Classified By: A/DCM D.C. McCullough, reason para 1.4(d).
1. (SBU) SUMMARY: The BDG has attempted to squeeze private cellphone providers with a new tax on SIM/RIM cards. The four largest cellphone providers, already in control of the most lucrative portion of the cellphone user market, have balked, leading to a new tax that will be passed along to the consumer, putting telephonic connectivity further out of reach of the average Bangladeshi. END SUMMARY.
2. (SBU) Until June, the BDG had an import duty on cellphone handsets of 1500 taka (USD 25). However, they only collected the tax on about 10 percent of the handsets imported into the country due to a healthy gray market. The ease of circumventing this tax put handsets within the economic means of a fairly large portion of the Bangladeshi population, leading to the rapid spread of phones throughout the country. GSM phones were the most popular gray market imports, making GSM network providers the option of choice for consumers. The illegal spread was so helpful to GSM providers that the head of CityCell, the only CDMA-based provider in the country, admitted to EconOff, before removal of the handset tax, that he was working to create a gray market for CDMA sets.
3. (U) On June 9, the BDG in its new budget opted to lower the handset tax to 300Tk but announced a new tax of 1200Tk (USD 20) on SIM and RIM cards, which allow a cellphone to connect to the service provider's network. This puts the tax burden at a stage where it directly impacts the network providers.
4. (U) In an atypical display of unity, the four largest cellphone service providers (GrameenPhone, Banglalink, CityCell, and Aktel) attempted unsuccessfully to lobby the BDG to remove the "connection" tax on SIM and RIM cards. They spoke with the National Board of Revenue (NBR); the Bangladesh Telecommunications Regulatory Commission (BTRC); the Ministry of Post and Telecommunications (MOPT); and Saifur Rahman, the Minister of Finance (FinMin).

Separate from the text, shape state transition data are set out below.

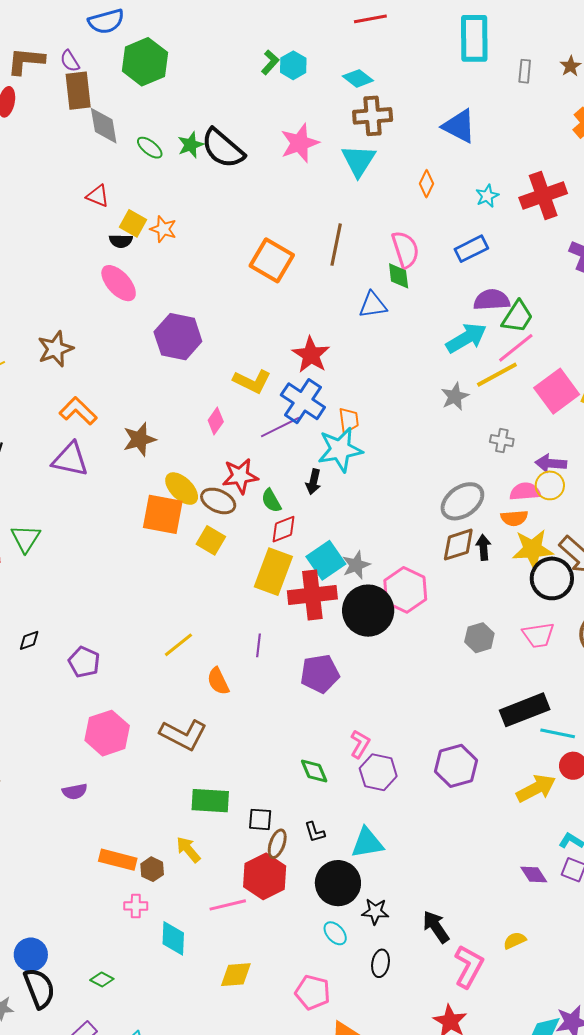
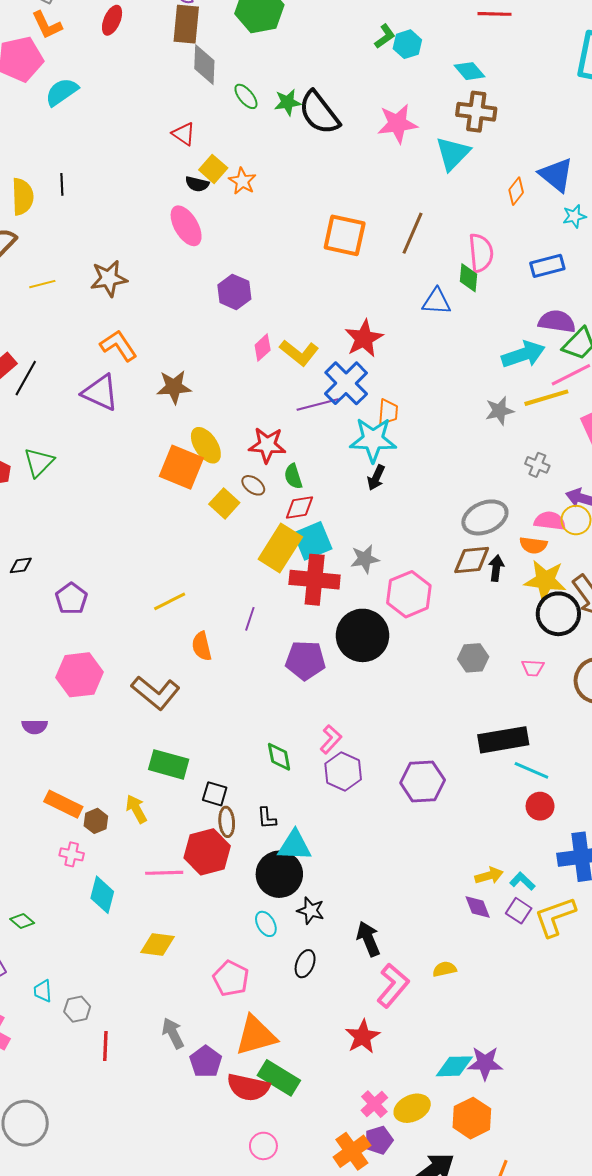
blue triangle: (459, 126) -> (556, 175), moved
orange square: (272, 260) -> (345, 235), turned -30
purple hexagon: (178, 337) -> (234, 292), size x0.7
pink diamond: (216, 421) -> (263, 348), moved
black arrow: (313, 482) -> (376, 478), moved
brown ellipse: (218, 501) -> (253, 485), moved, size x0.7
cyan square: (326, 560) -> (313, 541), moved
black circle: (368, 611) -> (363, 635), moved
pink trapezoid: (538, 635) -> (533, 668), size x0.7
yellow arrow: (536, 788) -> (489, 876), moved, size x0.7
cyan triangle: (367, 843) -> (294, 846), moved
brown ellipse: (277, 844) -> (227, 822), turned -36

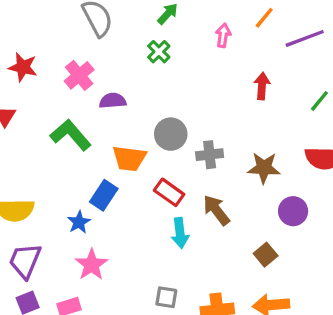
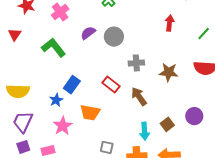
purple semicircle: (113, 101) -> (88, 33), moved, turned -35
gray circle: (171, 134) -> (114, 37), moved
orange trapezoid: (129, 158) -> (90, 113), moved
purple circle: (293, 211) -> (194, 116), moved
cyan arrow: (180, 233) -> (144, 131), moved

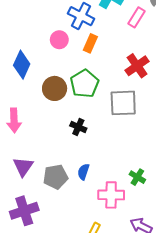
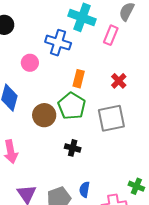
pink circle: (59, 40) -> (30, 63), moved
orange rectangle: (90, 43) -> (79, 79), moved
red cross: (137, 66) -> (119, 81), size x0.7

5. (U) According to the Big Four, in the absence of a 1200Tk SIM/RIM card tax, the cellphone market could be expected to grow 400 percent per year faster than with this tax. If taxes on the purchase of a cellphone and its components were kept at 300Tk, the average Bangladeshi would be more likely to be able to pay the tax and would therefore be more likely to actually do so. The Big Four pointed out that if the cellphone market were allowed to grow at the higher rate and the government collected no SIM/RIM "connection" tax, the BDG would, in fact, collect approximately 2.95 billion taka more than otherwise, via the VAT tax, the 300Tk handset tax, and taxation of the additional net profit of the cellphone service providers. The Big Four also made note of the fact that, with a more affordable SIM/RIM card, an additional 15 percent of the total population would be able to purchase cellphones.
6. (C) The NBR reportedly was willing to remove the connection tax. However, GrameenPhone CEO Erik Aas told EconOff that the Finance Minister did not respond positively. He stated that "clearly, for (Rahman), it was personal," implying that he was making money off of the SIM/RIM tax. As a concession to the Big Four, the BDG decided to lower the SIM/RIM tax to 900Tk. This level of taxation is still likely to be a significant obstacle to cellphone ownership for the majority of the population.
7. (SBU) Aas also explained that it was his impression that the BDG was hoping that the Big Four cellphone companies would, in the name of profit, essentially subsidize Bangladeshi consumers and pay the SIM/RIM tax for them. As the Big Four do not expect the remaining section of the impoverished population to be lucrative customers, it would not make business sense for them to invest an additional 13 USD (900Tk) in each new customer when it already costs them 100USD in hardware and network preparation to set up a new account. He offered no opinion on whether other members of the Big Four would eventually change their mind on subsidizing the 900Tk to win market share.